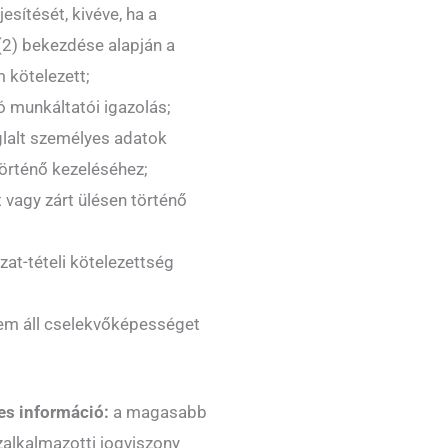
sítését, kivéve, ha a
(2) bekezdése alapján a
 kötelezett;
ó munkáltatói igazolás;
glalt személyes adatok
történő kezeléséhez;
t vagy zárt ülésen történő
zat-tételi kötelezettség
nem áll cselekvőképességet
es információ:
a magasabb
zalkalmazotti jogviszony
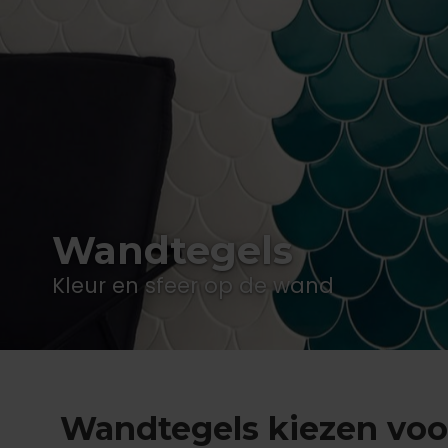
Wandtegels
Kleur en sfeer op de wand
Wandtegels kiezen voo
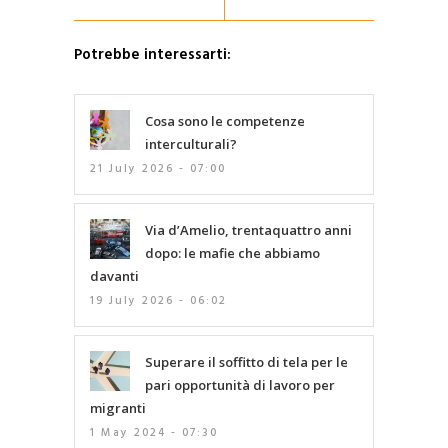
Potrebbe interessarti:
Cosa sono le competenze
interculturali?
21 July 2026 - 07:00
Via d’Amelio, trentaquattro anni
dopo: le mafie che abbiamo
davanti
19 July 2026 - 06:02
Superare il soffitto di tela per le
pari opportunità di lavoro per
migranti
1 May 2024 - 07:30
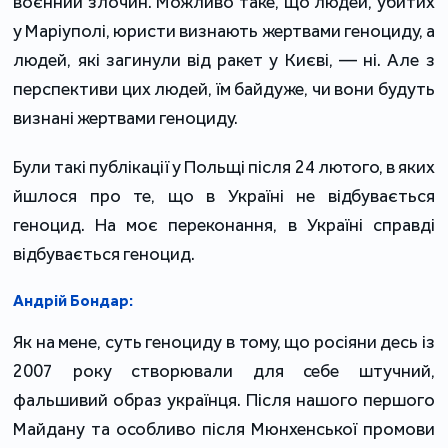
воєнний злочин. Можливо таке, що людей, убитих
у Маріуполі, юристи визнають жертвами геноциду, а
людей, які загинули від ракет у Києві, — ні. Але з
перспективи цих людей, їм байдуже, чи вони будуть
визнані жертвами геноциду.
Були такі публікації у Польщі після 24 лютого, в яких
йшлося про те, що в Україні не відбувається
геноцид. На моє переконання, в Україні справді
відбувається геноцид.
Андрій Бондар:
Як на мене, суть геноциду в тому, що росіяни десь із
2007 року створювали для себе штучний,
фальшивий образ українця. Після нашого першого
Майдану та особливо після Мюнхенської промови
-=-=-
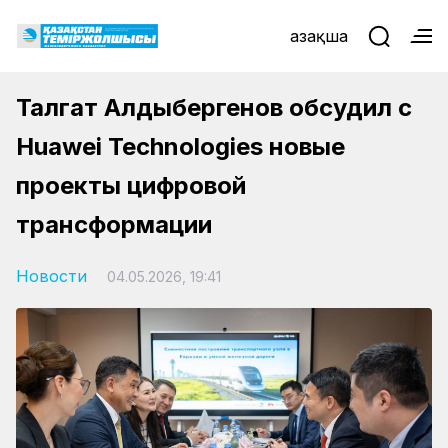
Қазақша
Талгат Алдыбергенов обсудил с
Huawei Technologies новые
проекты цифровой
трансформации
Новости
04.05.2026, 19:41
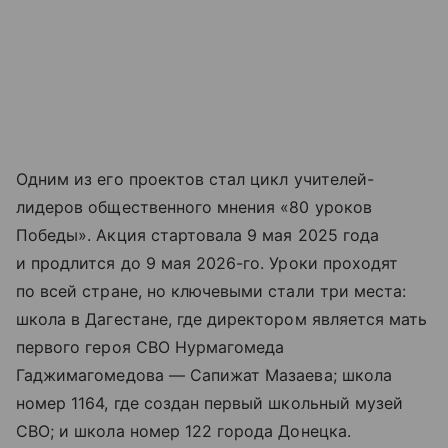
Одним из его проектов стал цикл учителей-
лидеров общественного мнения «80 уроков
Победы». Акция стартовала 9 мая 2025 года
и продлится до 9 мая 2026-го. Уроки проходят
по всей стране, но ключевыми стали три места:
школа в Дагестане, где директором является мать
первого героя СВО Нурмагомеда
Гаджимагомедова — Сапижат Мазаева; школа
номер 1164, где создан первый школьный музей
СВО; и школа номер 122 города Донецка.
-=-=-
**PROBLEM:**
Return each line above where the word "номер" shows up.

**RESULT BELOW:**
номер 1164, где создан первый школьный музей
СВО; и школа номер 122 города Донецка.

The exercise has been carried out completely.